The textile industry, with its need for synthetic dyes, heralded the dawn of such safer pigments as E110, or Sunset Yellow, the colourant in many energy drinks, and E124, or Ponceau 4R – the red in canned raspberries, apparently, although I didn’t even know you could buy canned raspberries. They sound quite disgusting, but then I’m sure there’s an additive to counter that.
There followed a brief look at the (personally observed) link between some E numbers and hyperactivity in children, including the now infamous “Tartrazine yellow”, before we moved on to the taste enhancers, and an experiment on the supposed adverse effects of monosodium glutamate – or E621. My own experiences of eating MSG-enhanced Chinese food are to feel wired and unable to sleep, rather as if I had ingested a rather more expensive white powder.

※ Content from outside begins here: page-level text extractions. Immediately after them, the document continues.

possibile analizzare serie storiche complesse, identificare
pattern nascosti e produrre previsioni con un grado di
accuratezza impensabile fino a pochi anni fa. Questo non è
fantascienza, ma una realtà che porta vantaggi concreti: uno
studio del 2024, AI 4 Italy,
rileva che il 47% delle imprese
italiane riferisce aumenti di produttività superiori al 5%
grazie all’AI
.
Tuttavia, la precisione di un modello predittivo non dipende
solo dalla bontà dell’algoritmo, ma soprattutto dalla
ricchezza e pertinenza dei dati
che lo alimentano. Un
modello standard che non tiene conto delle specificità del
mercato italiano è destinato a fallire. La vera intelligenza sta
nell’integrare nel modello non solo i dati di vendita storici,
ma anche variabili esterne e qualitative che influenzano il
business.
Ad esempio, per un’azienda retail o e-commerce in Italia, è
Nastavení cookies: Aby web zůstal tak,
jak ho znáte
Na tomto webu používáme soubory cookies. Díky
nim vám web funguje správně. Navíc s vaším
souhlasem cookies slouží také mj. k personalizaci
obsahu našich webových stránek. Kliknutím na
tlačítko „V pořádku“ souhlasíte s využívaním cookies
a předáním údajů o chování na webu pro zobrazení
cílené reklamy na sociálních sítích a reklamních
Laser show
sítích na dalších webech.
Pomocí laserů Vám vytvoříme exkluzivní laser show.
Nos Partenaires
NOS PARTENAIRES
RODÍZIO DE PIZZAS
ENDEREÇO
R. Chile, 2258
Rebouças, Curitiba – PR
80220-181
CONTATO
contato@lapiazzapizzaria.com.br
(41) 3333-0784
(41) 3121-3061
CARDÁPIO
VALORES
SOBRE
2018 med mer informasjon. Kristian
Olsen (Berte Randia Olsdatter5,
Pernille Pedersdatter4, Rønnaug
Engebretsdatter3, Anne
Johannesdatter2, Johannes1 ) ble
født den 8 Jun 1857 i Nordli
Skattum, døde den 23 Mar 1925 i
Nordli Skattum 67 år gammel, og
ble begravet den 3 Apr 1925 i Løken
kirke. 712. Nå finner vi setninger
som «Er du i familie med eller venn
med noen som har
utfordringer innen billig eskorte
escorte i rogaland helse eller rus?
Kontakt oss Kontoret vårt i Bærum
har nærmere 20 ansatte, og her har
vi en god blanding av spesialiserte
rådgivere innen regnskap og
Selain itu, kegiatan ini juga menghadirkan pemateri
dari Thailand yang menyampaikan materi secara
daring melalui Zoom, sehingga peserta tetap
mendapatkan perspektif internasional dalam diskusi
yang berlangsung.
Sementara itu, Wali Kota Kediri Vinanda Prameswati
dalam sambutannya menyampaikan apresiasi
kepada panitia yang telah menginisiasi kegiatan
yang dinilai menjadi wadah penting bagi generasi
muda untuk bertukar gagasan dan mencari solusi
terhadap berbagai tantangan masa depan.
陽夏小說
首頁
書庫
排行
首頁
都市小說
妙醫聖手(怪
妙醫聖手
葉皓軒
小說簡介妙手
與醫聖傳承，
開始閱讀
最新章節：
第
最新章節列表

For others, it seems, the symptoms of “Chinese restaurant syndrome” include headaches and stomach pains. But is it the glutamate in the MSG that is the problem, or the naturally occurring glutamate in such food as broccoli, tomatoes and Parmesan cheese? Frequent sufferers of MSG “poisoning” were fed a Chinese meal without any monosodium glutamate, and an Italian meal made with ingredients full of naturally occurring glutamates. In their subsequent video diaries it was the Italian meal that induced “Chinese restaurant syndrome”.
So there you go, a thoroughly informative programme presented with perky vigour by Gates, a man with a passing but confusing resemblance to another food journalist, Giles Coren, and also something of a young Nigel Slater about him. But even had he not been able to present for toffee (with added E150d for browning), E Numbers: an Edible Adventure proves that if you pick the right subject matter, the series will talk for itself.